#### The records ####
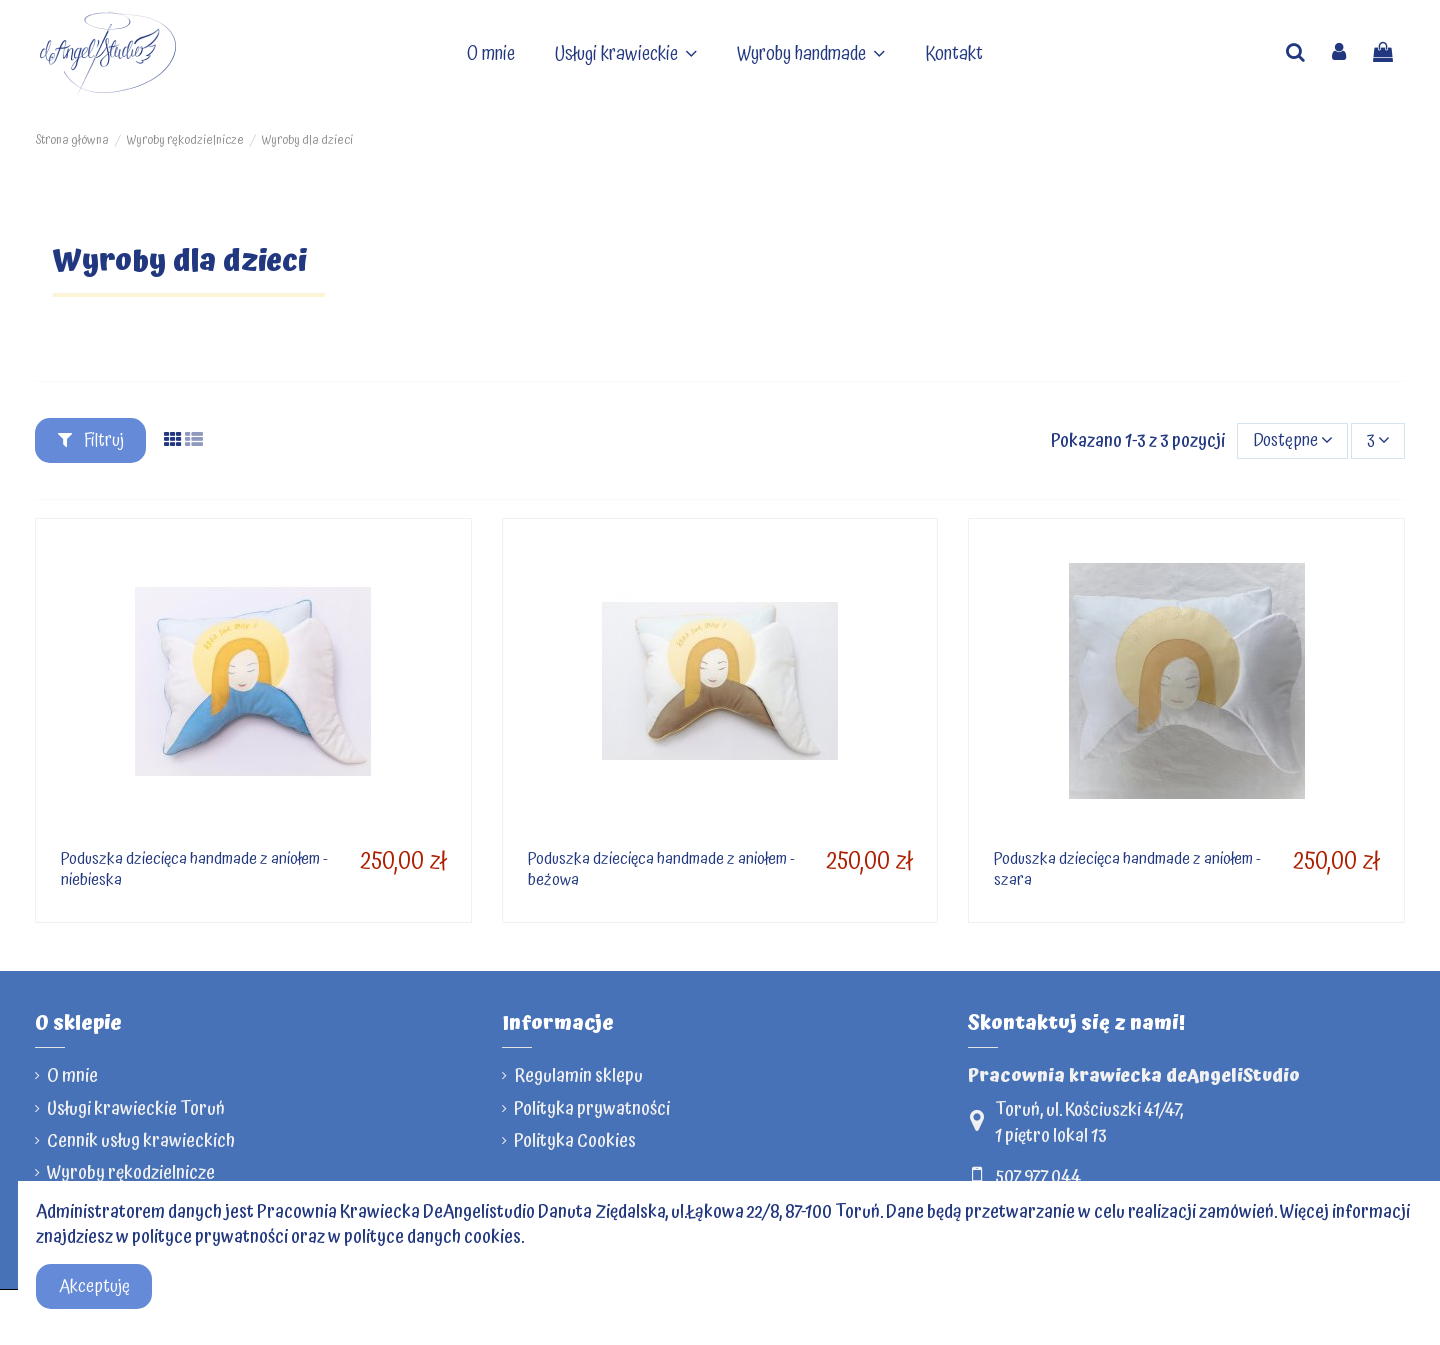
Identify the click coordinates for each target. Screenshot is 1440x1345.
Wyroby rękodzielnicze (131, 1172)
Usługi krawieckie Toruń (136, 1108)
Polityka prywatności (592, 1108)
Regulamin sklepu (578, 1075)
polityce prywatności (210, 1236)
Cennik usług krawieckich (141, 1140)
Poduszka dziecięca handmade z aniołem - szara (1127, 869)
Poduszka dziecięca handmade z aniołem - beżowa (661, 869)
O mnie (72, 1075)
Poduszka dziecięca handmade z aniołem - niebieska (194, 869)
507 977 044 (1038, 1176)
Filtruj (91, 440)
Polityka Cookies (575, 1140)
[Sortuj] (1292, 441)
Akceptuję (94, 1286)
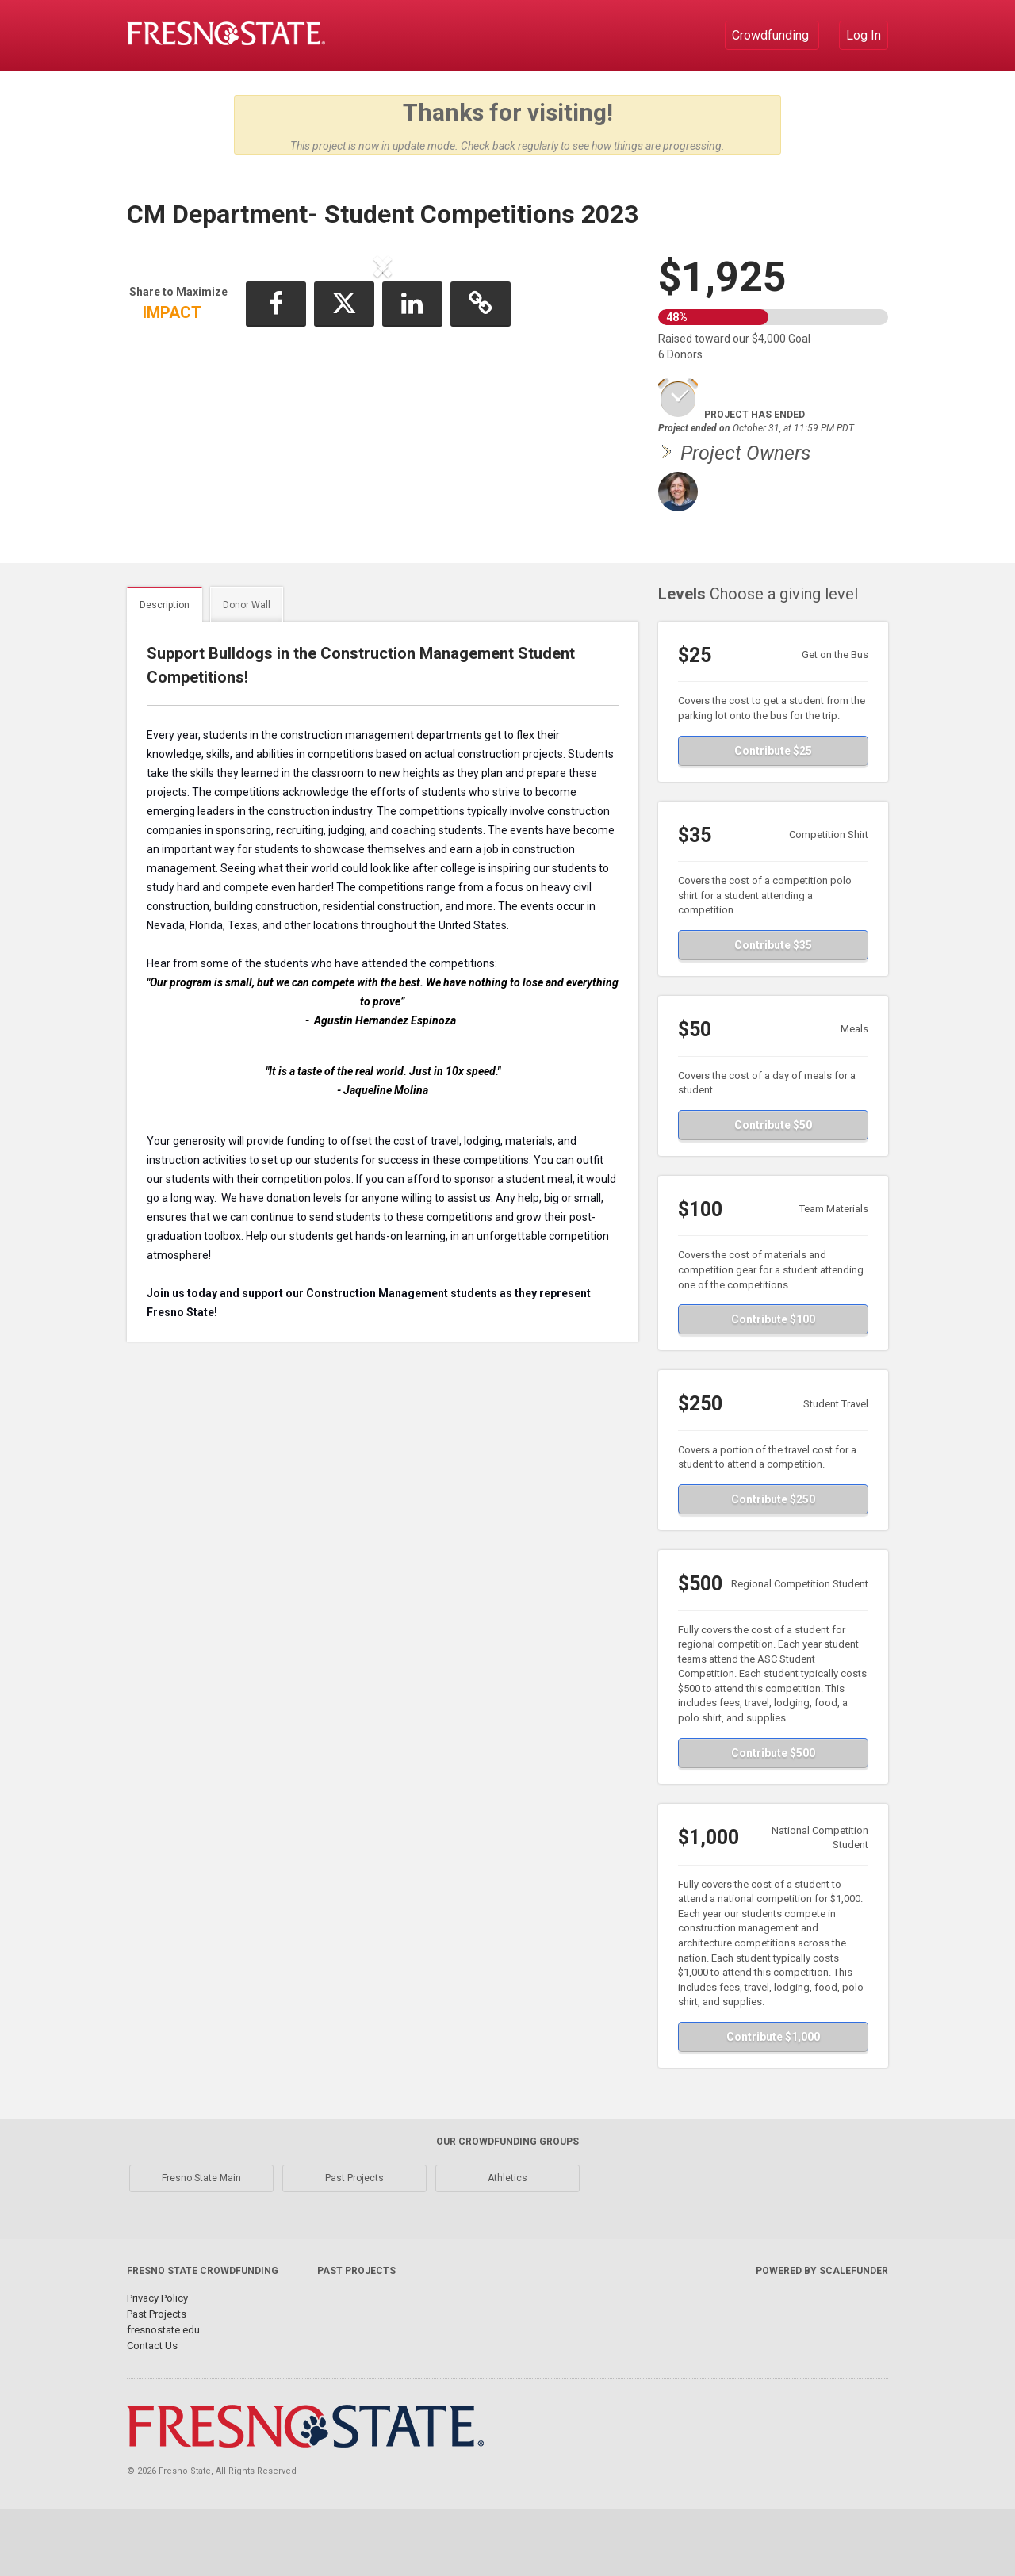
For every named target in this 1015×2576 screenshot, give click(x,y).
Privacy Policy (157, 2365)
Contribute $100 (773, 1386)
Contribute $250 (773, 1566)
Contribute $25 (773, 817)
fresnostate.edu (163, 2396)
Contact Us (152, 2412)
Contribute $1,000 (773, 2103)
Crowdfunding (772, 35)
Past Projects (354, 2244)
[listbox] (383, 400)
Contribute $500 (773, 1819)
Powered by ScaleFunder (822, 2337)
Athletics (507, 2244)
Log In (863, 35)
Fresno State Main (201, 2244)
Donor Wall (246, 671)
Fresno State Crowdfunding (202, 2337)
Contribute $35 (773, 1011)
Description (165, 671)
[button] (179, 397)
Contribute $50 (773, 1191)
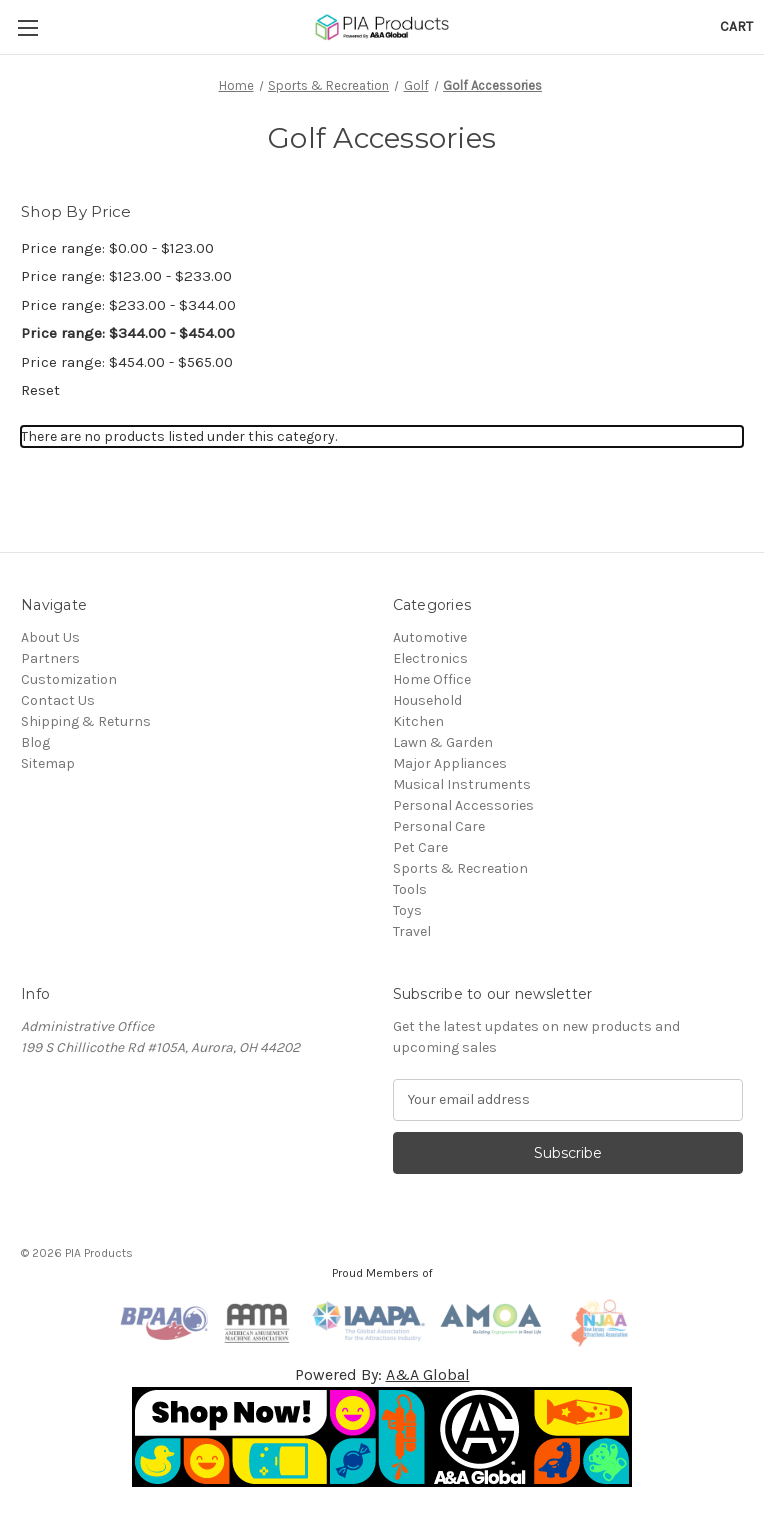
####
▸ **Description of the task**
Print the listing above in full, exactly as written. Omit any pictures.

▸ **Your solution**
Identify the click coordinates for each target. Screenshot is 1440x1345.
Wyroby rękodzielnicze (131, 1172)
Usługi krawieckie Toruń (136, 1108)
Polityka prywatności (592, 1108)
Regulamin sklepu (578, 1075)
polityce prywatności (210, 1236)
Cennik usług krawieckich (141, 1140)
Poduszka dziecięca handmade z aniołem - szara (1127, 869)
Poduszka dziecięca handmade z aniołem - beżowa (661, 869)
O mnie (72, 1075)
Poduszka dziecięca handmade z aniołem - niebieska (194, 869)
507 977 044 (1038, 1176)
Filtruj (91, 440)
Polityka Cookies (575, 1140)
[Sortuj] (1292, 441)
Akceptuję (94, 1286)
For every named target in this 1015×2576 screenshot, give click(x,y).
Privacy Policy (157, 2365)
Contribute $100 (773, 1386)
Contribute $250 (773, 1566)
Contribute $25 (773, 817)
fresnostate.edu (163, 2396)
Contact Us (152, 2412)
Contribute $1,000 (773, 2103)
Crowdfunding (772, 35)
Past Projects (354, 2244)
[listbox] (383, 400)
Contribute $500 (773, 1819)
Powered by ScaleFunder (822, 2337)
Athletics (507, 2244)
Log In (863, 35)
Fresno State Main (201, 2244)
Donor Wall (246, 671)
Fresno State Crowdfunding (202, 2337)
Contribute $35 (773, 1011)
Description (165, 671)
[button] (179, 397)
Contribute $50 (773, 1191)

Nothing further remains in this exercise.